I am ambitious just has you are, and I have had the same problem with men thinking they can't make me happy. It's not that at all, I just don't wear vanilla musk and will not wear it even if it came from you:blush:. That doesn't make me a bad person per say, to men it just comes across that way.

I also realized that I can be a bit controlling, and that kinda stems from my ambitious nature and wanting to control my own destiny.

I have learned alot about my self during my last relationship and my "positive" ways:grin:. I have just got to find the perfect balance where my positives don't cross the line and become negatives. It's hard though. But I realized that not everything is that big of a deal, or that serious.
 
Yes...

I have a very 'strong emotional independent characteristic':perplexed. Which works great for everything else in my life. But in relationships...it has been a burden. If I feel a guy is not giving me his highest emotional capability...then I'm quick to rule him out of my life. (Even if he truly is giving his all...i still don't see it.)

My motto is, 'i can do bad all by myself'. which has helped me independently, but has honestly runined some relationships.

For example: if i'm having a bad week, I know exactly how to cheer myself up emotionally. But if i'm in a relationship, I like to talk to an SO about it and I would hope that he wants to listen & help cheer me up.
If he can't cheer me up the way I can do it myself. Or if he lacks the interest...then he's history in my book..
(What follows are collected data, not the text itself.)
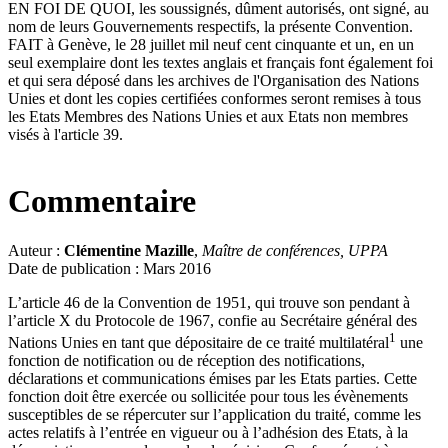
EN FOI DE QUOI, les soussignés, dûment autorisés, ont signé, au
nom de leurs Gouvernements respectifs, la présente Convention.
FAIT à Genève, le 28 juillet mil neuf cent cinquante et un, en un
seul exemplaire dont les textes anglais et français font également foi
et qui sera déposé dans les archives de l'Organisation des Nations
Unies et dont les copies certifiées conformes seront remises à tous
les Etats Membres des Nations Unies et aux Etats non membres
visés à l'article 39.
Commentaire
Auteur :
Clémentine Mazille
,
Maître de conférences, UPPA
Date de publication : Mars 2016
L’article 46 de la Convention de 1951, qui trouve son pendant à
l’article X du Protocole de 1967, confie au Secrétaire général des
1
Nations Unies en tant que dépositaire de ce traité multilatéral
une
fonction de notification ou de réception des notifications,
déclarations et communications émises par les Etats parties. Cette
fonction doit être exercée ou sollicitée pour tous les évènements
susceptibles de se répercuter sur l’application du traité, comme les
actes relatifs à l’entrée en vigueur ou à l’adhésion des Etats, à la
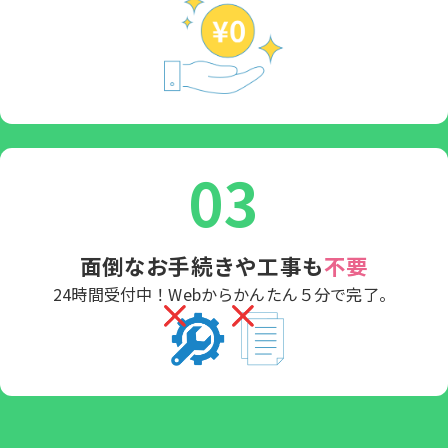
03
面倒なお手続きや工事も
不要
24時間受付中！Webからかんたん５分で完了。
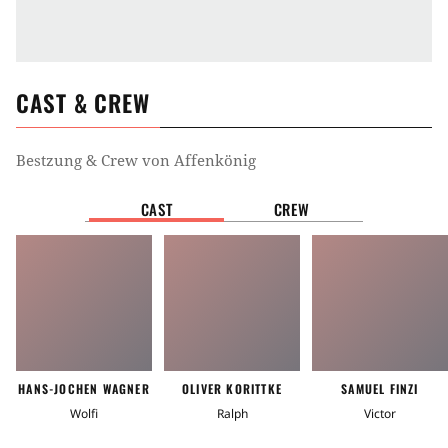
CAST & CREW
Bestzung & Crew von
Affenkönig
CAST
CREW
HANS-JOCHEN WAGNER
OLIVER KORITTKE
SAMUEL FINZI
Wolfi
Ralph
Victor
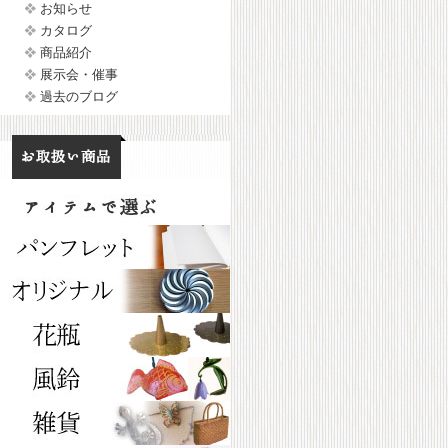
お知らせ
カタログ
商品紹介
展示会・催事
過去のブログ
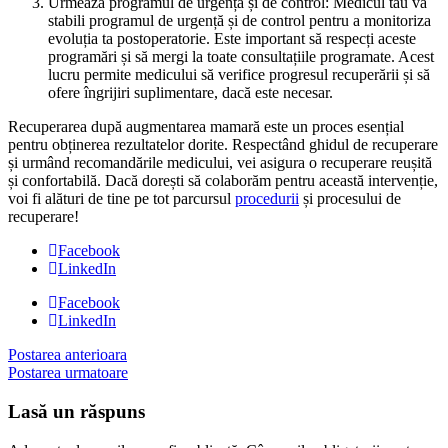
Urmează programul de urgență și de control: Medicul tău va
stabili programul de urgență și de control pentru a monitoriza
evoluția ta postoperatorie. Este important să respecți aceste
programări și să mergi la toate consultațiile programate. Acest
lucru permite medicului să verifice progresul recuperării și să
ofere îngrijiri suplimentare, dacă este necesar.
Recuperarea după augmentarea mamară este un proces esențial
pentru obținerea rezultatelor dorite. Respectând ghidul de recuperare
și urmând recomandările medicului, vei asigura o recuperare reușită
și confortabilă. Dacă dorești să colaborăm pentru această intervenție,
voi fi alături de tine pe tot parcursul
procedurii
și procesului de
recuperare!
Facebook
LinkedIn
Facebook
LinkedIn
Postarea anterioara
Postarea urmatoare
Lasă un răspuns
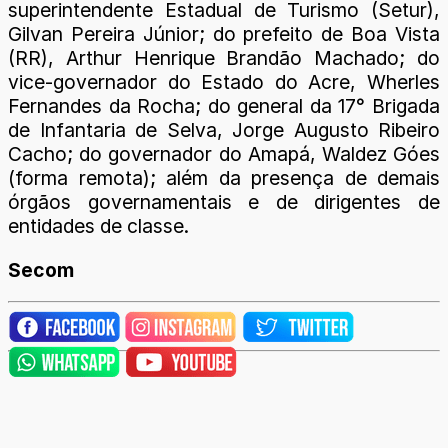
superintendente Estadual de Turismo (Setur),
Gilvan Pereira Júnior; do prefeito de Boa Vista
(RR), Arthur Henrique Brandão Machado; do
vice-governador do Estado do Acre, Wherles
Fernandes da Rocha; do general da 17° Brigada
de Infantaria de Selva, Jorge Augusto Ribeiro
Cacho; do governador do Amapá, Waldez Góes
(forma remota); além da presença de demais
órgãos governamentais e de dirigentes de
entidades de classe.
Secom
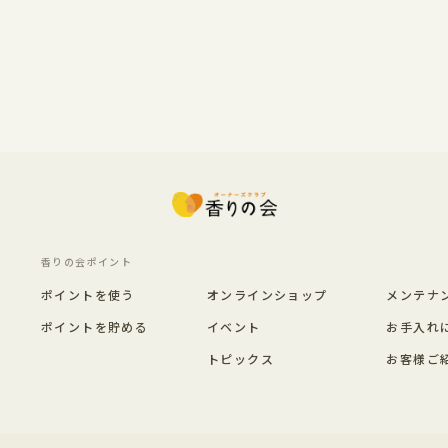
香りの会ポイント
ポイントを使う
オンラインショップ
メンテナ
ポイントを貯める
イベント
お手入れ
トピックス
お客様ご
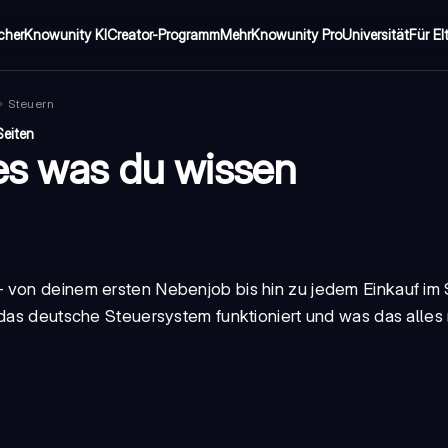
cher
Knowunity KI
Creator-Programm
Mehr
Knowunity Pro
Universität
Für El
Steuern
Seiten
les was du wissen
– von deinem ersten Nebenjob bis hin zu jedem Einkauf im
 das deutsche Steuersystem funktioniert und was das alles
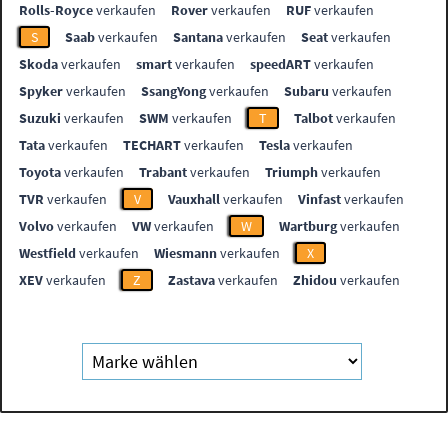
Rolls-Royce
verkaufen
Rover
verkaufen
RUF
verkaufen
S
Saab
verkaufen
Santana
verkaufen
Seat
verkaufen
Skoda
verkaufen
smart
verkaufen
speedART
verkaufen
Spyker
verkaufen
SsangYong
verkaufen
Subaru
verkaufen
Suzuki
verkaufen
SWM
verkaufen
T
Talbot
verkaufen
Tata
verkaufen
TECHART
verkaufen
Tesla
verkaufen
Toyota
verkaufen
Trabant
verkaufen
Triumph
verkaufen
TVR
verkaufen
V
Vauxhall
verkaufen
Vinfast
verkaufen
Volvo
verkaufen
VW
verkaufen
W
Wartburg
verkaufen
Westfield
verkaufen
Wiesmann
verkaufen
X
XEV
verkaufen
Z
Zastava
verkaufen
Zhidou
verkaufen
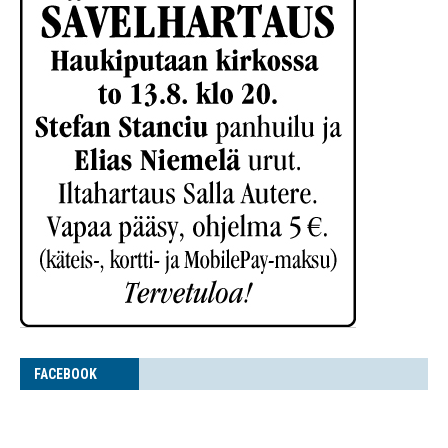
FACE­BOOK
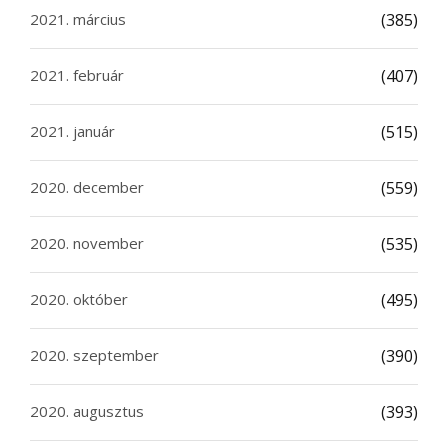
2021. március
(385)
2021. február
(407)
2021. január
(515)
2020. december
(559)
2020. november
(535)
2020. október
(495)
2020. szeptember
(390)
2020. augusztus
(393)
...a horrible trait of mine:look:
 
I'm extremely independent. I don't need any body to do a thing for me. I also like to be alone and will do things by myself. I also don't like people to know everything about me. I might tell you personal things if I'm close to you but you really won't know the true me.
 
I'm extremely independent. I don't need any body to do a thing for me. I also like to be alone and will do things by myself. I also don't like people to know everything about me. I might tell you personal things if I'm close to you but you really won't know the true me.

You just described me too! But for me, it's not even a question of whether I like it or not, it's just something that is impossible for me to do. I can listen endlessly to the problems of other people if they want me to, but try to get me to spill, and i'm all locked up. Which is terrible, because it comes under the relationship heading of 'giving and taking'. That goes for secrets too - in platonic relationships for example, if someone tells me something that is a blatant secret, it won't escape my lips. Which has been a problem amongst mutual friends - they can tend to feel i'm hiding things from them when they eventually find out.